Tengo que admitir que mi insistencia sobre
lo del jardín estaba motivada sólo en parte por mi simpatía hacia
Andy. Porque su marcha significaba también que en primavera no me
trasladarían del gimnasio para hacerme su ayudante. Su liberación
me salvaba la vida que había proyectado, y aunque realmente lo
sentí por él, tengo que admitir que para mi fue un alivio.
Luego estaba lo del atraco. El próximo
intento era el viernes veinticinco de febrero. Era el sexto conato,
y por mis conversaciones con los otros me pareció que el consenso
se había escindido en dos bandos: los tozudos y fatalistas y los
dispuestos a dejarlo y pensar otro golpe. Phil era el líder de los
tozudos y Max el más destacado entre los derrotados, mientras que
el resto se alineaba tras uno u otro respectivamente.

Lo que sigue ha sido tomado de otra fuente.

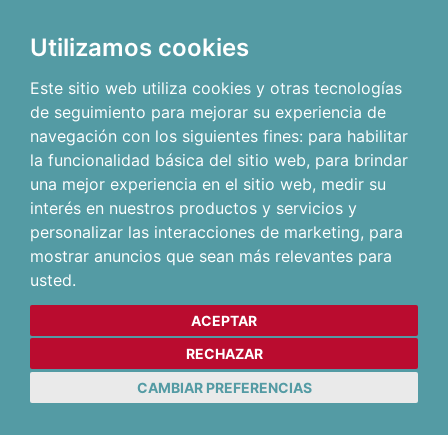
Utilizamos cookies
Este sitio web utiliza cookies y otras tecnologías
de seguimiento para mejorar su experiencia de
navegación con los siguientes fines:
para habilitar
la funcionalidad básica del sitio web
,
para brindar
una mejor experiencia en el sitio web
,
medir su
interés en nuestros productos y servicios y
personalizar las interacciones de marketing
,
para
mostrar anuncios que sean más relevantes para
usted
.
ACEPTAR
RECHAZAR
CAMBIAR PREFERENCIAS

Eddie Troyn estaba claramente de parte de
Phil, por supuesto, pues ya se había manifestado en el sentido de
que nunca se abandona una misión. También Billy Glinn estaba con
Phil, pero en su caso creo que era porque su limitada capacidad de
percepción, le impedía darse cuenta al mismo nivel que los demás de
la gran frustración que suponía aferrarse a aquella idea.

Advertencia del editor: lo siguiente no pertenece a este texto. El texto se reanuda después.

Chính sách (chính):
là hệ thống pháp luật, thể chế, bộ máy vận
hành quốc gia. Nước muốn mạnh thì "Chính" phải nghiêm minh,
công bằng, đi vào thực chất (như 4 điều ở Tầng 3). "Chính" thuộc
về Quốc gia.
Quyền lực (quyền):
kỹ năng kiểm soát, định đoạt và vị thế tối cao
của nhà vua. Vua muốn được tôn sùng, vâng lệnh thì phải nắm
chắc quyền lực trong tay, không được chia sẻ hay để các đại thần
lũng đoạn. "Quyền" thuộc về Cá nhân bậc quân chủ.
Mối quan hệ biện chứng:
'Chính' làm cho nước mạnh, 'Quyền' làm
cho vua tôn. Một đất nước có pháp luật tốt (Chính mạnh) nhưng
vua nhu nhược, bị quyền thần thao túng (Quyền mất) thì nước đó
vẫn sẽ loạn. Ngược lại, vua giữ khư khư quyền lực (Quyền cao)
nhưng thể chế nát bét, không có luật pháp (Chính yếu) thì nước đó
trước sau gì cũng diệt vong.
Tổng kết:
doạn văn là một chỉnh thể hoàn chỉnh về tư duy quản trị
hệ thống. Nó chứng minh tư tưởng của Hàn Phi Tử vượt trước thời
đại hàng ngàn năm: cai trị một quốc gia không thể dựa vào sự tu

En el bando contrario, Jerry era casi tan
derrotista como Max, y yo mismo me permitía de vez en cuando un
comentario sobre mis dudas respecto a la conveniencia de persistir
en el atraco, en vista de aquella mala suerte. Ni Bob Dombey ni Joe
Maslocki se avenían a pronunciarse sobre el tema, pero creíamos que
Joe se inclinaba por el criterio de Phil y Bob por el de Max.

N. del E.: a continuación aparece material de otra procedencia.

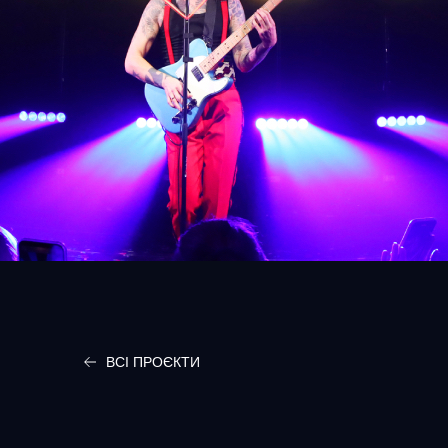
ВСІ ПРОЄКТИ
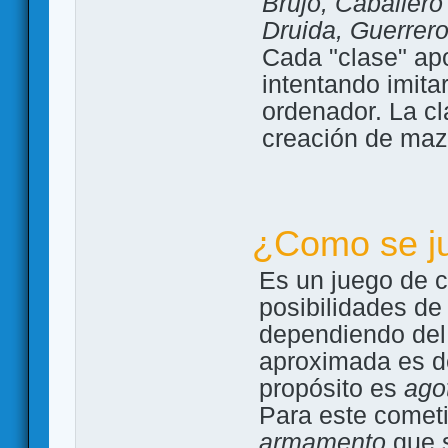
Brujo, Caballer
Druida, Guerrer
Cada "clase" apo
intentando imita
ordenador. La cl
creación de maz
¿Como se j
Es un juego de 
posibilidades de 
dependiendo del
aproximada es 
propósito es
agot
Para este cometi
armamento
que s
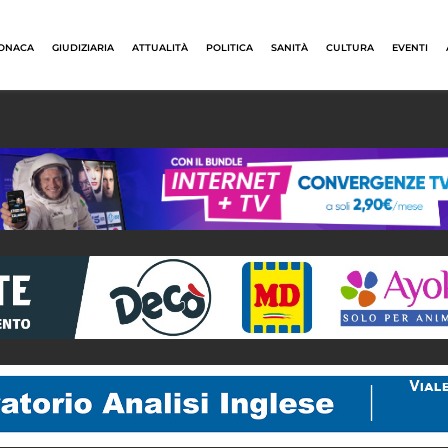
ONACA
GIUDIZIARIA
ATTUALITÀ
POLITICA
SANITÀ
CULTURA
EVENTI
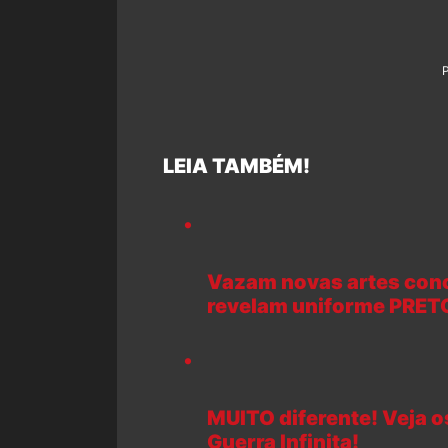
LEIA TAMBÉM!
Vazam novas artes con
revelam uniforme PRET
MUITO diferente! Veja o
Guerra Infinita!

La división era exacta. Cuatro contra
cuatro. Pero aunque no hubiera existido ese equilibrio, aunque
hubiera habido siete contra uno, y éste hubiera sido Phil, estoy
convencido de que su determinación, su tozudez de muía, para no
renunciar al proyecto, nos habría arrastrado a los demás. Phil
tenía que atracar los bancos y, ¡maldita sea!, nada se lo
impediría.
Debo admitir que de vez en cuando me venía a
la mente la idea de obsequiar a Phil Giffin con el tipo de
accidente que él había pensado para mí. Pero no soy de natural
violento, sobre todo contra alguien tan amenazador como Phil, por
eso renuncié.
Llegó el veinticinco de febrero. Era igual,
estaba preparado. A primera hora del día hice una visita al Western
National, el otro banco, y dejé mis paquetitos en las papeleras
correspondientes.
Más bombas, sí. Pero esta vez no eran
fétidas.
Humo.
Cuando, a las cinco, comenzaron a salir las
primeras oleadas y unas espesas nubes de humo negro se filtraban
por todas las fisuras y grietas del pseudo templo griego, cuando la
enorme puerta de bronce dorado se abrió de par en par de la mano de
un vigilante que no paraba de toser, y a continuación surgió por el
hueco un nubarrón monolítico cual si fuera el espectro de uno de
aquellos tanques de la base de Quattatunk, y, acto seguido, volvió
a oírse el ulular lejano de sirenas camino del banco. Phil no
perdió los estribos. Ni mucho menos.
Lo que hizo fue ponerse en pie, tranquilo,
consciente de lo que hacía y se quedó junto a la mesa mirando
obseso por la ventana los nubarrones de humo que ya tapaban toda la
acera de enfrente, para musitar pausadamente, con una mueca
atroz:
—Me voy a cargar esos bancos. Os lo juro y
se lo juro a ellos, lo juro por Dios y por los santos, y se lo juro
a quien quiera oírlo. No me rindo. Voy a venir aquí dos veces al
mes, todos los meses, durante el resto de mi vida si es necesario,
y ¡maldita sea!, vosotros vais a acompañarme. Y alguna vez atracaré
esos bancos. Bien lo sabe Dios.
Tras lo cual, se dirigió directamente a la
cárcel y permaneció tres días metido en su litera. Pero todos
sabíamos que el catorce de marzo estaría en la cafetería.
Al margen de mi creciente terror hacia Phil,
otra vez se me habían agotado los recursos.